Intuitively, we may think of “v” as some data that has a similar structure as our output “y”, except contains derivative information from whatever operations are downstream from the f(x) call in our application. So for example, if one wants to determine the derivative of a composite function involving f, eg. h(x) = g(f(x)) = g(y), jax would first compute v = dg/dy^T and then feed this v to the VJP of f to compute v^T df/dx = dg/dy df/dx which is simply equal to dh/dx via the regular chain rule. Thus v generally stores some derivative of the downstream operations with respect to the output of f and using this VJP, we can programmatically stich together the derivative of an arbitrary computation using the chain rule.

Custom VJPs

jax “knows” the VJPs for most mathematical operations found natively in python, such as +, *, abs(). Additionally, it provides a wrapper “jax.numpy” for most of the numpy operations eg. np.sum(), with VJPs defined. This means in most cases, once can write a function using python builtins + jax.numpy and have all the VJPs for each step defined without any issue.
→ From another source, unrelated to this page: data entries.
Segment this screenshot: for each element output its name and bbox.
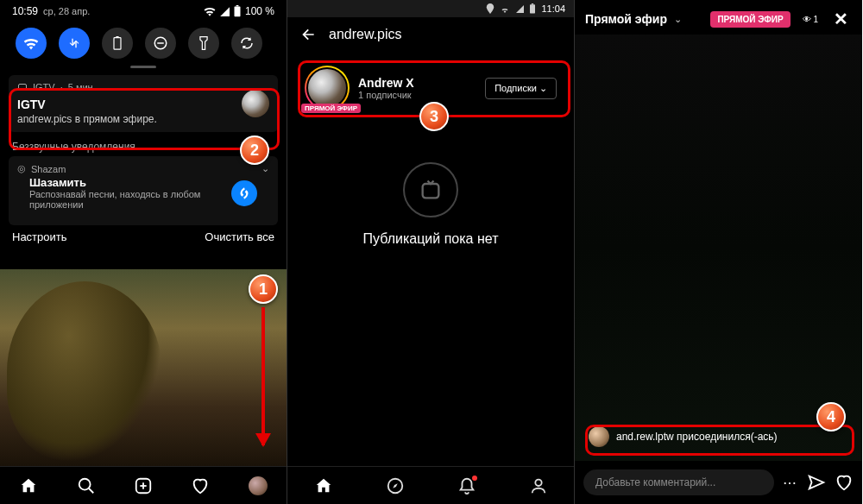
location-icon bbox=[486, 3, 494, 14]
shazam-sub: Распознавай песни, находясь в любом прил… bbox=[29, 189, 231, 210]
nav-home-icon[interactable] bbox=[19, 476, 38, 495]
nav-heart-icon[interactable] bbox=[191, 476, 210, 495]
back-icon[interactable] bbox=[299, 26, 317, 43]
svg-line-8 bbox=[88, 488, 93, 493]
follow-label: Подписки bbox=[494, 83, 537, 93]
chevron-down-icon[interactable]: ⌄ bbox=[674, 14, 682, 25]
comment-placeholder: Добавьте комментарий... bbox=[595, 476, 715, 488]
phone-2-profile-page: 11:04 andrew.pics ПРЯМОЙ ЭФИР Andrew X 1… bbox=[287, 0, 575, 504]
joined-text: and.rew.lptw присоединился(-ась) bbox=[616, 431, 778, 443]
heart-icon[interactable] bbox=[835, 473, 854, 492]
qs-dnd-toggle[interactable] bbox=[145, 28, 176, 59]
qs-flashlight-toggle[interactable] bbox=[188, 28, 219, 59]
live-tag: ПРЯМОЙ ЭФИР bbox=[301, 104, 361, 113]
empty-state-text: Публикаций пока нет bbox=[287, 231, 574, 247]
follow-dropdown[interactable]: Подписки ⌄ bbox=[485, 78, 557, 99]
signal-icon bbox=[219, 6, 230, 16]
notif-title: IGTV bbox=[17, 98, 269, 111]
notif-actions-row: Настроить Очистить все bbox=[0, 225, 287, 249]
notif-app-name: IGTV bbox=[33, 82, 55, 92]
chevron-down-icon[interactable]: ⌄ bbox=[261, 163, 269, 174]
live-top-bar: Прямой эфир ⌄ ПРЯМОЙ ЭФИР 👁 1 ✕ bbox=[575, 0, 862, 38]
status-time: 11:04 bbox=[541, 3, 565, 14]
qs-data-toggle[interactable] bbox=[59, 28, 90, 59]
profile-header: andrew.pics bbox=[287, 17, 574, 52]
svg-point-16 bbox=[535, 479, 541, 485]
joined-notification: and.rew.lptw присоединился(-ась) bbox=[583, 421, 854, 452]
svg-rect-6 bbox=[19, 85, 27, 91]
nav-profile-avatar[interactable] bbox=[249, 476, 268, 495]
status-time: 10:59 bbox=[12, 5, 38, 17]
eye-icon: 👁 bbox=[803, 15, 814, 24]
notif-body: andrew.pics в прямом эфире. bbox=[17, 113, 269, 125]
joined-username: and.rew.lptw bbox=[616, 431, 674, 443]
profile-card: ПРЯМОЙ ЭФИР Andrew X 1 подписчик Подписк… bbox=[296, 57, 565, 119]
instagram-bottom-nav bbox=[287, 466, 574, 504]
nav-home-icon[interactable] bbox=[314, 476, 333, 495]
qs-wifi-toggle[interactable] bbox=[16, 28, 47, 59]
comment-input[interactable]: Добавьте комментарий... bbox=[583, 469, 774, 495]
more-icon[interactable]: ⋯ bbox=[783, 475, 798, 491]
shazam-notification[interactable]: ◎ Shazam ⌄ Шазамить Распознавай песни, н… bbox=[9, 156, 278, 225]
battery-percent: 100 % bbox=[245, 5, 274, 17]
wifi-icon bbox=[204, 6, 216, 16]
phone-1-notification-shade: 10:59 ср, 28 апр. 100 % bbox=[0, 0, 287, 504]
live-title[interactable]: Прямой эфир bbox=[585, 12, 667, 26]
battery-icon bbox=[529, 3, 536, 14]
qs-expand-handle[interactable] bbox=[130, 66, 156, 68]
svg-rect-3 bbox=[116, 36, 118, 38]
battery-icon bbox=[233, 5, 242, 17]
live-badge: ПРЯМОЙ ЭФИР bbox=[710, 11, 790, 28]
live-video-area[interactable] bbox=[575, 35, 862, 461]
qs-battery-toggle[interactable] bbox=[102, 28, 133, 59]
igtv-app-icon bbox=[17, 82, 28, 92]
profile-name: Andrew X bbox=[358, 76, 414, 90]
wifi-icon bbox=[500, 4, 510, 13]
status-icons: 100 % bbox=[204, 5, 274, 17]
silent-section-label: Беззвучные уведомления bbox=[0, 132, 287, 156]
svg-rect-0 bbox=[234, 6, 240, 16]
joined-avatar bbox=[589, 426, 609, 447]
notif-avatar bbox=[242, 90, 269, 117]
close-icon[interactable]: ✕ bbox=[830, 9, 852, 29]
username-title[interactable]: andrew.pics bbox=[329, 27, 402, 42]
comment-bar: Добавьте комментарий... ⋯ bbox=[583, 469, 854, 495]
status-bar: 11:04 bbox=[287, 0, 574, 17]
igtv-notification[interactable]: IGTV · 5 мин. IGTV andrew.pics в прямом … bbox=[9, 75, 278, 132]
profile-subscribers: 1 подписчик bbox=[358, 90, 414, 100]
nav-explore-icon[interactable] bbox=[386, 476, 405, 495]
notif-age: 5 мин. bbox=[68, 82, 96, 92]
signal-icon bbox=[515, 4, 524, 13]
qs-rotation-toggle[interactable] bbox=[231, 28, 262, 59]
viewer-count[interactable]: 👁 1 bbox=[797, 12, 823, 27]
svg-rect-2 bbox=[114, 38, 121, 50]
svg-rect-1 bbox=[236, 5, 239, 6]
joined-suffix: присоединился(-ась) bbox=[677, 431, 778, 443]
wallpaper-tree bbox=[7, 281, 162, 463]
shazam-app-name: Shazam bbox=[31, 164, 66, 174]
clear-all-button[interactable]: Очистить все bbox=[205, 230, 274, 243]
nav-profile-icon[interactable] bbox=[529, 476, 548, 495]
customize-button[interactable]: Настроить bbox=[12, 230, 67, 243]
shazam-small-icon: ◎ bbox=[17, 163, 26, 174]
quick-settings-row bbox=[0, 19, 287, 66]
shazam-title: Шазамить bbox=[29, 176, 231, 189]
svg-rect-13 bbox=[532, 3, 533, 4]
svg-point-7 bbox=[79, 478, 90, 489]
nav-create-icon[interactable] bbox=[134, 476, 153, 495]
instagram-bottom-nav bbox=[0, 466, 287, 504]
status-date: ср, 28 апр. bbox=[43, 6, 90, 16]
status-bar: 10:59 ср, 28 апр. 100 % bbox=[0, 0, 287, 19]
nav-notifications-icon[interactable] bbox=[457, 476, 476, 495]
send-icon[interactable] bbox=[807, 473, 826, 492]
phone-3-live-stream: Прямой эфир ⌄ ПРЯМОЙ ЭФИР 👁 1 ✕ and.rew.… bbox=[575, 0, 862, 504]
chevron-down-icon: ⌄ bbox=[539, 83, 547, 93]
nav-search-icon[interactable] bbox=[77, 476, 96, 495]
shazam-icon[interactable] bbox=[231, 180, 257, 206]
igtv-empty-icon bbox=[403, 162, 458, 217]
svg-rect-14 bbox=[423, 184, 439, 198]
svg-rect-12 bbox=[530, 4, 535, 13]
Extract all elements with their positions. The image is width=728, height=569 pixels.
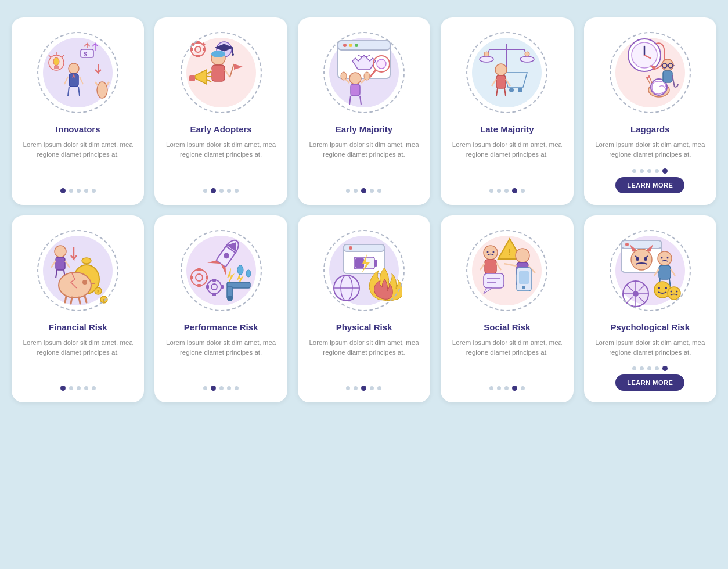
dots-financial-risk	[60, 386, 96, 391]
card-psychological-risk: Psychological Risk Lorem ipsum dolor sit…	[584, 215, 716, 403]
illustration-early-adopters	[178, 29, 265, 116]
dot-3	[370, 386, 374, 390]
card-desc-financial-risk: Lorem ipsum dolor sit dim amet, mea regi…	[21, 338, 135, 358]
dot-4	[662, 366, 668, 371]
card-desc-physical-risk: Lorem ipsum dolor sit dim amet, mea regi…	[307, 338, 421, 358]
card-desc-innovators: Lorem ipsum dolor sit dim amet, mea regi…	[21, 140, 135, 160]
illustration-financial-risk: $	[34, 227, 121, 314]
card-title-physical-risk: Physical Risk	[336, 322, 392, 332]
dots-performance-risk	[203, 386, 239, 391]
dot-1	[69, 189, 73, 193]
dot-3	[370, 189, 374, 193]
dot-1	[640, 366, 644, 370]
card-desc-laggards: Lorem ipsum dolor sit dim amet, mea regi…	[593, 140, 707, 160]
dots-early-adopters	[203, 188, 239, 193]
dot-3	[512, 188, 517, 193]
cards-row-2: $	[12, 215, 716, 403]
dot-2	[361, 188, 366, 193]
dot-0	[632, 169, 636, 173]
dot-4	[92, 386, 96, 390]
card-title-laggards: Laggards	[630, 124, 670, 134]
card-desc-performance-risk: Lorem ipsum dolor sit dim amet, mea regi…	[164, 338, 277, 358]
dot-4	[92, 189, 96, 193]
dots-late-majority	[489, 188, 525, 193]
illustration-early-majority	[320, 29, 408, 116]
card-title-social-risk: Social Risk	[484, 322, 530, 332]
dot-3	[227, 386, 231, 390]
dot-2	[219, 189, 224, 193]
card-performance-risk: Performance Risk Lorem ipsum dolor sit d…	[154, 215, 287, 403]
dot-0	[203, 386, 207, 390]
illustration-social-risk: !	[463, 227, 550, 314]
dot-4	[235, 189, 239, 193]
dot-3	[655, 366, 659, 370]
dot-0	[346, 386, 350, 390]
card-desc-late-majority: Lorem ipsum dolor sit dim amet, mea regi…	[450, 140, 564, 160]
dot-0	[489, 386, 493, 390]
dot-1	[211, 386, 216, 391]
cards-row-1: $	[12, 17, 716, 205]
dot-4	[521, 189, 525, 193]
card-title-psychological-risk: Psychological Risk	[610, 322, 690, 332]
learn-more-button-laggards[interactable]: LEARN MORE	[615, 177, 684, 193]
card-title-performance-risk: Performance Risk	[184, 322, 258, 332]
card-social-risk: !	[441, 215, 573, 403]
card-desc-psychological-risk: Lorem ipsum dolor sit dim amet, mea regi…	[593, 338, 707, 358]
dot-1	[497, 189, 501, 193]
card-innovators: $	[12, 17, 144, 205]
dot-1	[497, 386, 501, 390]
dot-0	[346, 189, 350, 193]
card-desc-social-risk: Lorem ipsum dolor sit dim amet, mea regi…	[450, 338, 564, 358]
dot-0	[203, 189, 207, 193]
dot-0	[489, 189, 493, 193]
dots-physical-risk	[346, 386, 381, 391]
dot-0	[60, 188, 66, 193]
illustration-laggards	[607, 29, 694, 116]
dot-1	[211, 188, 216, 193]
dot-1	[354, 386, 358, 390]
dot-4	[377, 386, 381, 390]
card-late-majority: Late Majority Lorem ipsum dolor sit dim …	[441, 17, 573, 205]
dot-2	[219, 386, 224, 390]
illustration-physical-risk	[320, 227, 408, 314]
dot-2	[647, 366, 651, 370]
illustration-psychological-risk	[607, 227, 694, 314]
card-title-late-majority: Late Majority	[480, 124, 534, 134]
card-title-innovators: Innovators	[56, 124, 100, 134]
dot-1	[69, 386, 73, 390]
dot-3	[227, 189, 231, 193]
dot-4	[662, 168, 668, 174]
dot-3	[84, 386, 88, 390]
dot-4	[235, 386, 239, 390]
dot-1	[640, 169, 644, 173]
dot-0	[632, 366, 636, 370]
dot-3	[512, 386, 517, 391]
dot-2	[504, 189, 509, 193]
dot-2	[77, 386, 81, 390]
learn-more-button-psychological-risk[interactable]: LEARN MORE	[615, 374, 684, 391]
dot-4	[521, 386, 525, 390]
dots-innovators	[60, 188, 96, 193]
card-early-majority: Early Majority Lorem ipsum dolor sit dim…	[298, 17, 430, 205]
illustration-innovators: $	[34, 29, 121, 116]
illustration-performance-risk	[178, 227, 265, 314]
card-laggards: Laggards Lorem ipsum dolor sit dim amet,…	[584, 17, 716, 205]
card-title-early-majority: Early Majority	[336, 124, 392, 134]
card-title-early-adopters: Early Adopters	[190, 124, 252, 134]
dot-2	[361, 386, 366, 391]
dots-psychological-risk	[632, 366, 668, 371]
card-desc-early-adopters: Lorem ipsum dolor sit dim amet, mea regi…	[164, 140, 277, 160]
dot-3	[84, 189, 88, 193]
card-financial-risk: $	[12, 215, 144, 403]
dot-2	[647, 169, 651, 173]
dot-3	[655, 169, 659, 173]
dot-4	[377, 189, 381, 193]
card-early-adopters: Early Adopters Lorem ipsum dolor sit dim…	[154, 17, 287, 205]
dot-0	[60, 386, 66, 391]
dots-early-majority	[346, 188, 381, 193]
dots-social-risk	[489, 386, 525, 391]
card-desc-early-majority: Lorem ipsum dolor sit dim amet, mea regi…	[307, 140, 421, 160]
card-physical-risk: Physical Risk Lorem ipsum dolor sit dim …	[298, 215, 430, 403]
dot-1	[354, 189, 358, 193]
dot-2	[77, 189, 81, 193]
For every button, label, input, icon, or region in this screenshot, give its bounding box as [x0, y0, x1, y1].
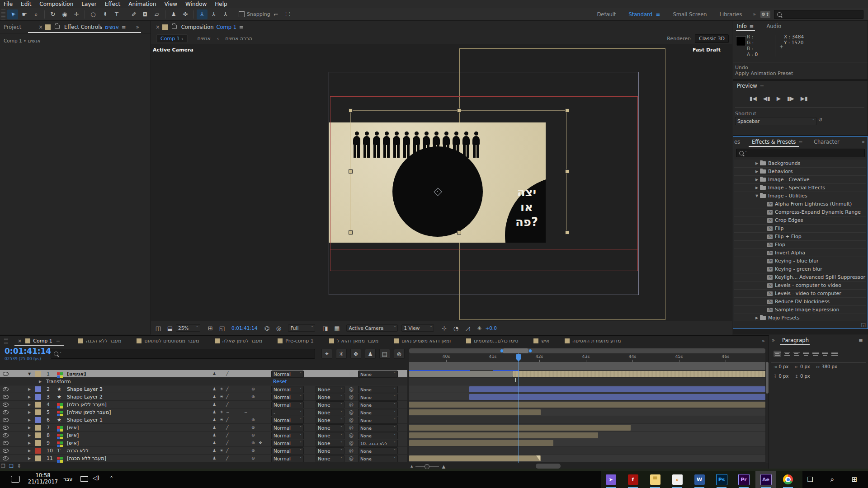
comp-mini-flowchart-icon[interactable]: ⌖	[321, 349, 332, 359]
layer-row[interactable]: ▶3★Shape Layer 2♟☀╱⊚Normal˅None˅@None˅	[0, 393, 407, 401]
mode-select[interactable]: Normal˅	[271, 401, 304, 408]
taskbar-task-view-icon[interactable]: ❏	[800, 471, 821, 488]
shy-switch[interactable]: ♟	[212, 393, 219, 400]
tree-item[interactable]: fxKeying - blue blur	[734, 257, 866, 265]
menu-help[interactable]: Help	[215, 1, 227, 7]
quality-switch[interactable]: ╱	[226, 393, 232, 400]
layer-expand-arrow[interactable]: ▶	[28, 416, 31, 423]
tree-item[interactable]: ▼Image - Utilities	[734, 192, 866, 200]
workspace-default[interactable]: Default	[597, 11, 616, 18]
motion-blur-switch[interactable]: ⊚	[251, 424, 258, 431]
parent-select[interactable]: None˅	[358, 401, 398, 408]
composition-viewer[interactable]: Active Camera Fast Draft יצהאופה?	[151, 44, 732, 321]
reset-preview-icon[interactable]: ↺	[818, 117, 822, 123]
previous-frame-button[interactable]: ◀▮	[763, 95, 770, 102]
layer-expand-arrow[interactable]: ▶	[28, 401, 31, 408]
snap-options-icon[interactable]: ⌐	[271, 9, 282, 19]
parent-pickwhip-icon[interactable]: @	[349, 370, 354, 377]
layer-graph-row[interactable]	[409, 416, 765, 424]
taskbar-word-icon[interactable]: W	[689, 471, 710, 488]
playhead-marker-tip[interactable]	[516, 359, 521, 361]
workspace-libraries[interactable]: Libraries	[720, 11, 742, 18]
playhead-marker[interactable]	[516, 354, 521, 359]
taskbar-start-icon[interactable]: ⊞	[844, 471, 865, 488]
trkmat-select[interactable]: None˅	[316, 455, 344, 462]
layer-visibility-toggle[interactable]	[3, 439, 9, 446]
taskbar-file-explorer-icon[interactable]: ▀	[645, 471, 665, 488]
taskbar-adobe-purple-app-icon[interactable]: ➤	[600, 471, 621, 488]
tab-composition[interactable]: Composition	[181, 24, 214, 30]
mode-select[interactable]: Normal˅	[271, 394, 304, 401]
tab-preview[interactable]: Preview	[737, 83, 757, 89]
motion-blur-switch[interactable]: ⊚	[251, 455, 258, 462]
panel-resize-icon[interactable]: ◲	[861, 322, 866, 328]
layer-label-swatch[interactable]	[35, 402, 41, 408]
layer-label-swatch[interactable]	[35, 394, 41, 400]
layer-expand-arrow[interactable]: ▶	[28, 432, 31, 439]
align-button-4[interactable]	[811, 351, 819, 357]
layer-row[interactable]: ▶8[איש]♟╱⊚Normal˅None˅@None˅	[0, 432, 407, 439]
world-axis-mode[interactable]: ⅄	[208, 9, 219, 19]
parent-select[interactable]: None˅	[358, 447, 398, 455]
layer-visibility-toggle[interactable]	[3, 416, 9, 423]
action-center-icon[interactable]	[11, 476, 20, 483]
timeline-tab[interactable]: סימו כולם...מפוטמים	[466, 338, 518, 344]
tree-item[interactable]: fxFlip + Flop	[734, 233, 866, 241]
tree-item[interactable]: fxAlpha From Lightness (Unmult)	[734, 200, 866, 208]
mode-select[interactable]: Normal˅	[271, 455, 304, 462]
network-icon[interactable]	[80, 476, 88, 482]
parent-select[interactable]: None˅	[358, 417, 398, 424]
workspace-standard[interactable]: Standard	[628, 11, 652, 18]
exposure-icon[interactable]: ✳	[474, 323, 485, 333]
next-frame-button[interactable]: ▮▶	[787, 95, 794, 102]
collapse-switch[interactable]: ☀	[220, 416, 226, 423]
live-update-icon[interactable]: ✳	[336, 349, 347, 359]
menu-layer[interactable]: Layer	[81, 1, 96, 7]
parent-pickwhip-icon[interactable]: @	[349, 447, 354, 454]
layer-label-swatch[interactable]	[35, 425, 41, 431]
folder-arrow-icon[interactable]: ▶	[755, 178, 759, 182]
parent-pickwhip-icon[interactable]: @	[349, 401, 354, 408]
taskbar-chrome-icon[interactable]	[778, 471, 798, 488]
layer-graph-row[interactable]	[409, 408, 765, 416]
layer-expand-arrow[interactable]: ▶	[28, 393, 31, 400]
trkmat-select[interactable]: None˅	[316, 409, 344, 416]
rotate-tool[interactable]: ↻	[47, 9, 58, 19]
draft-3d-icon[interactable]: ❖	[350, 349, 361, 359]
close-icon[interactable]: ×	[38, 24, 43, 30]
timeline-tab[interactable]: ומאן דהוא משמיע נאום	[394, 338, 451, 344]
view-axis-mode[interactable]: ⅄	[220, 9, 231, 19]
tree-item[interactable]: fxCompress-Expand Dynamic Range	[734, 208, 866, 216]
mode-select[interactable]: -˅	[271, 409, 304, 416]
quality-switch[interactable]: −	[226, 408, 232, 416]
breadcrumb-parent-comp[interactable]: הרבה אנשים	[225, 36, 252, 42]
layer-expand-arrow[interactable]: ▶	[28, 447, 31, 454]
layer-visibility-toggle[interactable]	[3, 370, 9, 377]
layer-label-swatch[interactable]	[35, 371, 41, 377]
parent-pickwhip-icon[interactable]: @	[349, 432, 354, 439]
layer-graph-row[interactable]	[409, 432, 765, 439]
layer-duration-bar[interactable]	[409, 440, 553, 446]
timeline-hscrollbar-thumb[interactable]	[536, 464, 561, 469]
menu-view[interactable]: View	[165, 1, 177, 7]
paragraph-field[interactable]: ↦380 px	[816, 364, 837, 369]
snapshot-camera-icon[interactable]: ⌬	[261, 323, 272, 333]
layer-graph-row[interactable]	[409, 370, 765, 378]
layer-duration-bar[interactable]	[409, 432, 598, 438]
local-axis-mode[interactable]: ⅄	[197, 9, 208, 19]
motion-blur-switch[interactable]: ⊚	[251, 432, 258, 439]
motion-blur-switch[interactable]: ⊚	[251, 439, 258, 446]
zoom-tool[interactable]: ⌕	[31, 9, 42, 19]
trkmat-select[interactable]: None˅	[316, 424, 344, 432]
exposure-value[interactable]: +0.0	[485, 325, 497, 331]
collapse-switch[interactable]: ☀	[220, 385, 226, 393]
parent-pickwhip-icon[interactable]: @	[349, 455, 354, 462]
layer-row[interactable]: ▶5[מעבר לסימן שאלה]♟☀−−-˅None˅@None˅	[0, 408, 407, 416]
mode-select[interactable]: Normal˅	[271, 371, 304, 378]
layer-expand-arrow[interactable]: ▶	[28, 408, 31, 416]
parent-select[interactable]: None˅	[358, 409, 398, 416]
layer-row[interactable]: ▶6★Shape Layer 1♟☀╱⊚Normal˅None˅@None˅	[0, 416, 407, 424]
parent-select[interactable]: None˅	[358, 432, 398, 439]
parent-pickwhip-icon[interactable]: @	[349, 393, 354, 400]
parent-select[interactable]: None˅	[358, 455, 398, 462]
However, for some functions, jax simply doesn’t know the VJP, so we must define it ourselves and register it with jax. There is a thorough tutorial here explaining this process and the many ways to perform it, but below is a snippet paraphrased from this tutorial showing the basic idea for defining the vjp for a custom function f:

from jax import custom_vjp

@custom_vjp
def f(x, y):
  return jnp.sin(x) * y

def f_fwd(x, y):
# Returns primal output and residuals to be used in backward pass by f_bwd.
  return f(x, y), (jnp.cos(x), jnp.sin(x), y)

def f_bwd(res, v):
  cos_x, sin_x, y = res # Gets residuals computed in f_fwd
  return (cos_x * v * y, sin_x * v)

f.defvjp(f_fwd, f_bwd)

To highlight, we first register f as requiring a custom_vjp, then we define a “forward” rule for f, which just returns the output we expect + some additional information we might want to cache for later. Then, we define a “backward” rule for f, which defines the VJP as a function of our tuple of cached values from the forward pass (res) and the “vector” v, which looks somewhat like the return of f but with derivative information stored in it. The return value of this backwards function is a tuple where each element encodes v times the derivative of f with respect to the corresponding element of the input arguments of f. Finally, we register the two vjp functions with f.

While this is a bit difficult to digest, it is the core functionality provided by the adjoint plugin and is therefore worth understanding for a simple case.

The VJP of web.run()

The adjoint plugin actually only provides a single VJP, which is defined for the sim_data = web.run(sim) function. The plugin therefore implements two functions sim_data, res = run_fwd(sim) and sim_vjp = run_bwd(res, sim_data_vjp), which respectively perform the:

• forward simulation: original simulation + some extra information needed for computing derivatives later.

• adjoint simulation: simulation encoding derivative information passed from downstream in the AD process.

and postprocesses the results into derivatve information for jax.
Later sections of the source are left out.